During the course of researching menstruation education for her master’s degree, Chella found that pupils wanted to see a symbol that would let them know they could talk to someone about periods. She created the easily recognisable smiling blood-droplet logo as a sign to young people that even though many people still felt uncomfortable talking about periods, there are plenty who will. She also developed a method of teaching about taboo topics using art and drama – particularly comedy – to disrupt the negative pattern of messages being passed down with each new generation of parents and teachers.

Chella has had a longstanding commitment to advising on and supporting the implementation of charter marks because of the support they can provide schools intent on making positive changes for their pupils. Charters work because they give schools a framework and inspire individuals who want to make a change but don’t know where to begin.

Locally, her work has featured in the Gender Respect Project at the DECSY (Development Education Centre South Yorkshire) and in programmes with Sexual Health Sheffield and the Sheffield PSHE Teachers group.

Her menstruation teaching resources have recently received national recognition from respected RSE charities Brook and FPA as recommended best practice by a panel of experts and young people, and they have previously been supported by the Sex Education Forum and Wellcome Trust.
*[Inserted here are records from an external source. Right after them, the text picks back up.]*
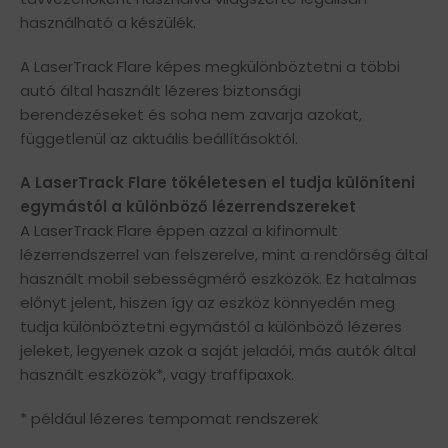
használható a készülék.
A LaserTrack Flare képes megkülönböztetni a többi
autó által használt lézeres biztonsági
berendezéseket és soha nem zavarja azokat,
függetlenül az aktuális beállításoktól.
A LaserTrack Flare tökéletesen el tudja különíteni
egymástól a különböző lézerrendszereket
A LaserTrack Flare éppen azzal a kifinomult
lézerrendszerrel van felszerelve, mint a rendőrség által
használt mobil sebességmérő eszközök. Ez hatalmas
előnyt jelent, hiszen így az eszköz könnyedén meg
tudja különböztetni egymástól a különböző lézeres
jeleket, legyenek azok a saját jeladói, más autók által
használt eszközök*, vagy traffipaxok.
* például lézeres tempomat rendszerek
Her five-star reviewed Edinburgh Fringe show Adventures in Menstruating has entertained audiences as a part of the Off the Shelf Festival and is a regular returning fixture to the Manchester Women in Comedy Festival. You may have seen her work profiled in the Times Educational Supplement, heard her interviewed on Radio 4 Woman’s Hour or read articles she has written about menstruation education for the Guardian. Her TEDx Sheffield talk has over 16,200 views.